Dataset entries
"""
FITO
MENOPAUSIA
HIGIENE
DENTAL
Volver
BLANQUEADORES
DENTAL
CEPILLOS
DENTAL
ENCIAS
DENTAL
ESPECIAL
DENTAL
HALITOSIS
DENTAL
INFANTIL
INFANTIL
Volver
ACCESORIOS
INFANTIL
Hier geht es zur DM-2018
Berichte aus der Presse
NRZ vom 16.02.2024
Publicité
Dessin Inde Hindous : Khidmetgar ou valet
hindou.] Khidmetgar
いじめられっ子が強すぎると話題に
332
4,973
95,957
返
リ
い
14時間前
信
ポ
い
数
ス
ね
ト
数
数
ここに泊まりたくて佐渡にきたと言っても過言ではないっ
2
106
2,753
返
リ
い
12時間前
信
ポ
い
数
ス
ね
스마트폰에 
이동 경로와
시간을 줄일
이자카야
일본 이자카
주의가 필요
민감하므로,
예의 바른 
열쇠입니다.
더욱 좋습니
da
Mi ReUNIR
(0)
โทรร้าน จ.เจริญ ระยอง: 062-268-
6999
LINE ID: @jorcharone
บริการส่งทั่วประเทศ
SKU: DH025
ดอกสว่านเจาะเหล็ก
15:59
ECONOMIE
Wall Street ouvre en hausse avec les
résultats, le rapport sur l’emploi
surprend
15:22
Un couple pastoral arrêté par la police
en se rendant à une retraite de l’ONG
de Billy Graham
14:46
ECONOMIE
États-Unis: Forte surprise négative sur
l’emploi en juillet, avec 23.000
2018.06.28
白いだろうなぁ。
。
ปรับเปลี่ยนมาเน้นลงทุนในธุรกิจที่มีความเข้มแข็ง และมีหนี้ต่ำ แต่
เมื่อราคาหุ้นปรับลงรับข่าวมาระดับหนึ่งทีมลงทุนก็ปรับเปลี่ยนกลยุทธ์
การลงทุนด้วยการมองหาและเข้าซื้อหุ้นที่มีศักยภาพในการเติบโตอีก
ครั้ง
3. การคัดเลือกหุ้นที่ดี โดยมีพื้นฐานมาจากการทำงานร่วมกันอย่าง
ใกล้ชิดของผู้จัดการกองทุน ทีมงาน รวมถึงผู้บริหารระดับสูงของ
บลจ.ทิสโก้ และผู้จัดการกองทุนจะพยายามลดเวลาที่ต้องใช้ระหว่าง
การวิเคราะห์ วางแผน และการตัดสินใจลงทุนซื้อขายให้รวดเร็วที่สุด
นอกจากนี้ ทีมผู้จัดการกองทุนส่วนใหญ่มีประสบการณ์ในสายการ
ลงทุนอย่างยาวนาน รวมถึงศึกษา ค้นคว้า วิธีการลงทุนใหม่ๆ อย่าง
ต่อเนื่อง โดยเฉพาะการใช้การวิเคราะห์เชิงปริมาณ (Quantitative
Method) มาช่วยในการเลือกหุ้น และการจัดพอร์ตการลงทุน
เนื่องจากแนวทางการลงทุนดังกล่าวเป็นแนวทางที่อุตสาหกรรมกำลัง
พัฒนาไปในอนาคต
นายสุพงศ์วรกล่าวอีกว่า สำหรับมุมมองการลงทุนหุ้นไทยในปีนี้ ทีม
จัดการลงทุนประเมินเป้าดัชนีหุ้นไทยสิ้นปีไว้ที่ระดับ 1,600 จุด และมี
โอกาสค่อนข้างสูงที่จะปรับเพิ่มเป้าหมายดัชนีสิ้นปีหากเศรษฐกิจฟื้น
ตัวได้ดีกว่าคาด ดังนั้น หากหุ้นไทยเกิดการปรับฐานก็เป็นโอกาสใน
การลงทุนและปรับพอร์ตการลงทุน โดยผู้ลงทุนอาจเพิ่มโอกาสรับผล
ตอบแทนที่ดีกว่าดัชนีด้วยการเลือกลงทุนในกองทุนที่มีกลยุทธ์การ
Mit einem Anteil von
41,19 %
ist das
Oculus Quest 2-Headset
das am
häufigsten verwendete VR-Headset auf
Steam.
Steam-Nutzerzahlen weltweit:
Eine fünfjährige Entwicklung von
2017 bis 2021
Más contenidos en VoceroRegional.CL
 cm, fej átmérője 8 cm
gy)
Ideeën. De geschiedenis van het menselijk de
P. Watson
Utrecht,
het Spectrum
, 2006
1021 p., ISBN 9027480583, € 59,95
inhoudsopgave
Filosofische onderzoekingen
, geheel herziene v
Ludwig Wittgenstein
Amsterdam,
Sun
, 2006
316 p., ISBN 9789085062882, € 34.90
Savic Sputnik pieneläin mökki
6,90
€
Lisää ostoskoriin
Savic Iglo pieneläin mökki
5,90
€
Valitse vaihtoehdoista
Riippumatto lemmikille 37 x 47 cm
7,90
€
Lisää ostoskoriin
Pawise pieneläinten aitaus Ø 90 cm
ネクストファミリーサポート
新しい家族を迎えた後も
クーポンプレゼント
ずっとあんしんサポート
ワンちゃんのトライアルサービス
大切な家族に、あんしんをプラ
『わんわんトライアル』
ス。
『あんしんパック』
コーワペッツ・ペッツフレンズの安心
"""
Every entry must come back exactly as written above.

FITO
MENOPAUSIA
HIGIENE
DENTAL
Volver
BLANQUEADORES
DENTAL
CEPILLOS
DENTAL
ENCIAS
DENTAL
ESPECIAL
DENTAL
HALITOSIS
DENTAL
INFANTIL
INFANTIL
Volver
ACCESORIOS
INFANTIL
Hier geht es zur DM-2018
Berichte aus der Presse
NRZ vom 16.02.2024
Publicité
Dessin Inde Hindous : Khidmetgar ou valet
hindou.] Khidmetgar
いじめられっ子が強すぎると話題に
332
4,973
95,957
返
リ
い
14時間前
信
ポ
い
数
ス
ね
ト
数
数
ここに泊まりたくて佐渡にきたと言っても過言ではないっ
2
106
2,753
返
リ
い
12時間前
信
ポ
い
数
ス
ね
스마트폰에 
이동 경로와
시간을 줄일
이자카야
일본 이자카
주의가 필요
민감하므로,
예의 바른 
열쇠입니다.
더욱 좋습니
da
Mi ReUNIR
(0)
โทรร้าน จ.เจริญ ระยอง: 062-268-
6999
LINE ID: @jorcharone
บริการส่งทั่วประเทศ
SKU: DH025
ดอกสว่านเจาะเหล็ก
15:59
ECONOMIE
Wall Street ouvre en hausse avec les
résultats, le rapport sur l’emploi
surprend
15:22
Un couple pastoral arrêté par la police
en se rendant à une retraite de l’ONG
de Billy Graham
14:46
ECONOMIE
États-Unis: Forte surprise négative sur
l’emploi en juillet, avec 23.000
2018.06.28
白いだろうなぁ。
。
ปรับเปลี่ยนมาเน้นลงทุนในธุรกิจที่มีความเข้มแข็ง และมีหนี้ต่ำ แต่
เมื่อราคาหุ้นปรับลงรับข่าวมาระดับหนึ่งทีมลงทุนก็ปรับเปลี่ยนกลยุทธ์
การลงทุนด้วยการมองหาและเข้าซื้อหุ้นที่มีศักยภาพในการเติบโตอีก
ครั้ง
3. การคัดเลือกหุ้นที่ดี โดยมีพื้นฐานมาจากการทำงานร่วมกันอย่าง
ใกล้ชิดของผู้จัดการกองทุน ทีมงาน รวมถึงผู้บริหารระดับสูงของ
บลจ.ทิสโก้ และผู้จัดการกองทุนจะพยายามลดเวลาที่ต้องใช้ระหว่าง
การวิเคราะห์ วางแผน และการตัดสินใจลงทุนซื้อขายให้รวดเร็วที่สุด
นอกจากนี้ ทีมผู้จัดการกองทุนส่วนใหญ่มีประสบการณ์ในสายการ
ลงทุนอย่างยาวนาน รวมถึงศึกษา ค้นคว้า วิธีการลงทุนใหม่ๆ อย่าง
ต่อเนื่อง โดยเฉพาะการใช้การวิเคราะห์เชิงปริมาณ (Quantitative
Method) มาช่วยในการเลือกหุ้น และการจัดพอร์ตการลงทุน
เนื่องจากแนวทางการลงทุนดังกล่าวเป็นแนวทางที่อุตสาหกรรมกำลัง
พัฒนาไปในอนาคต
นายสุพงศ์วรกล่าวอีกว่า สำหรับมุมมองการลงทุนหุ้นไทยในปีนี้ ทีม
จัดการลงทุนประเมินเป้าดัชนีหุ้นไทยสิ้นปีไว้ที่ระดับ 1,600 จุด และมี
โอกาสค่อนข้างสูงที่จะปรับเพิ่มเป้าหมายดัชนีสิ้นปีหากเศรษฐกิจฟื้น
ตัวได้ดีกว่าคาด ดังนั้น หากหุ้นไทยเกิดการปรับฐานก็เป็นโอกาสใน
การลงทุนและปรับพอร์ตการลงทุน โดยผู้ลงทุนอาจเพิ่มโอกาสรับผล
ตอบแทนที่ดีกว่าดัชนีด้วยการเลือกลงทุนในกองทุนที่มีกลยุทธ์การ
Mit einem Anteil von
41,19 %
ist das
Oculus Quest 2-Headset
das am
häufigsten verwendete VR-Headset auf
Steam.
Steam-Nutzerzahlen weltweit:
Eine fünfjährige Entwicklung von
2017 bis 2021
Más contenidos en VoceroRegional.CL
 cm, fej átmérője 8 cm
gy)
Ideeën. De geschiedenis van het menselijk de
P. Watson
Utrecht,
het Spectrum
, 2006
1021 p., ISBN 9027480583, € 59,95
inhoudsopgave
Filosofische onderzoekingen
, geheel herziene v
Ludwig Wittgenstein
Amsterdam,
Sun
, 2006
316 p., ISBN 9789085062882, € 34.90
Savic Sputnik pieneläin mökki
6,90
€
Lisää ostoskoriin
Savic Iglo pieneläin mökki
5,90
€
Valitse vaihtoehdoista
Riippumatto lemmikille 37 x 47 cm
7,90
€
Lisää ostoskoriin
Pawise pieneläinten aitaus Ø 90 cm
ネクストファミリーサポート
新しい家族を迎えた後も
クーポンプレゼント
ずっとあんしんサポート
ワンちゃんのトライアルサービス
大切な家族に、あんしんをプラ
『わんわんトライアル』
ス。
『あんしんパック』
コーワペッツ・ペッツフレンズの安心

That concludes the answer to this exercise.